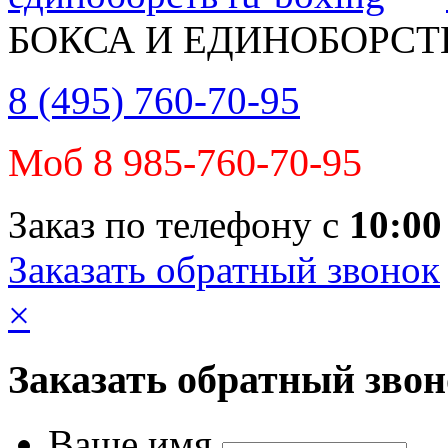
БОКСА И ЕДИНОБОРСТ
8 (495) 760-70-95
Моб 8 985-760-70-95
Заказ по телефону с
10:00
Заказать обратный звонок
×
Заказать обратный зво
Ваше имя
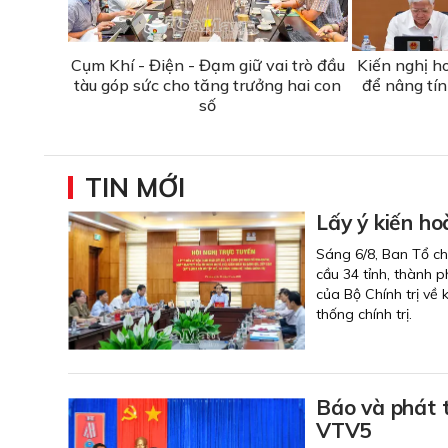
Cụm Khí - Điện - Đạm giữ vai trò đầu
Kiến nghị h
tàu góp sức cho tăng trưởng hai con
để nâng tín
số
TIN MỚI
Lấy ý kiến ho
Sáng 6/8, Ban Tổ chứ
cầu 34 tỉnh, thành 
của Bộ Chính trị về 
thống chính trị.
Báo và phát 
VTV5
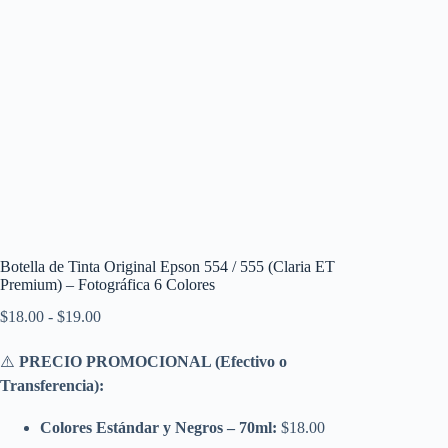
Botella de Tinta Original Epson 554 / 555 (Claria ET
Premium) – Fotográfica 6 Colores
Rango
$
18.00
-
$
19.00
de
precios:
⚠️
PRECIO PROMOCIONAL (Efectivo o
desde
Transferencia):
$18.00
hasta
$19.00
Colores Estándar y Negros – 70ml:
$18.00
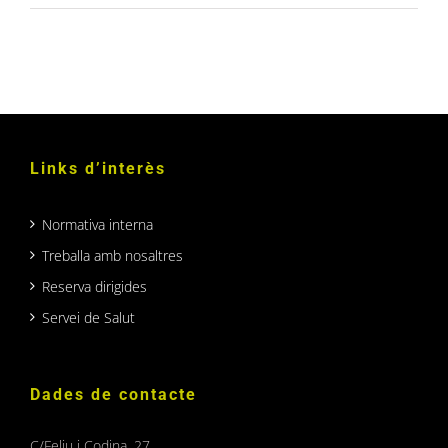
Links d’interès
Normativa interna
Treballa amb nosaltres
Reserva dirigides
Servei de Salut
Dades de contacte
C/Feliu i Codina, 27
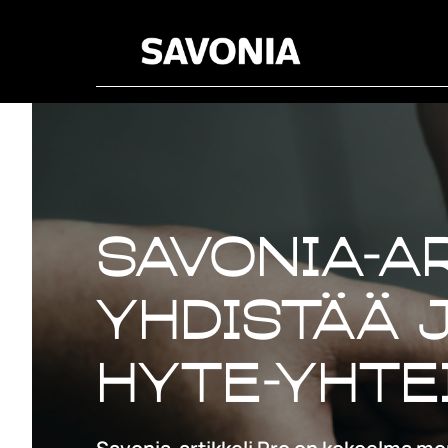
Savonia-ar
yhdistää 
HYTE-yhte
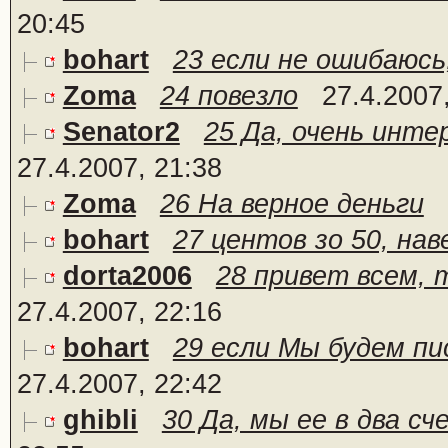
20:45
bohart
23 если не ошибаюсь,
Zoma
24 повезло
27.4.2007
Senator2
25 Да, очень интер
27.4.2007, 21:38
Zoma
26 На верное деньги
bohart
27 центов зо 50, нав
dorta2006
28 привет всем, т
27.4.2007, 22:16
bohart
29 если Мы будем пис
27.4.2007, 22:42
ghibli
30 Да, мы ее в два сч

> DESCRIPTION OF THE TASK: Only the lines from the one containing "27.4.2007, 22:16" through the last line of the material belong in your answer; output them exactly.

> WRITTEN RESPONSE:
27.4.2007, 22:16
bohart
29 если Мы будем пис
27.4.2007, 22:42
ghibli
30 Да, мы ее в два сч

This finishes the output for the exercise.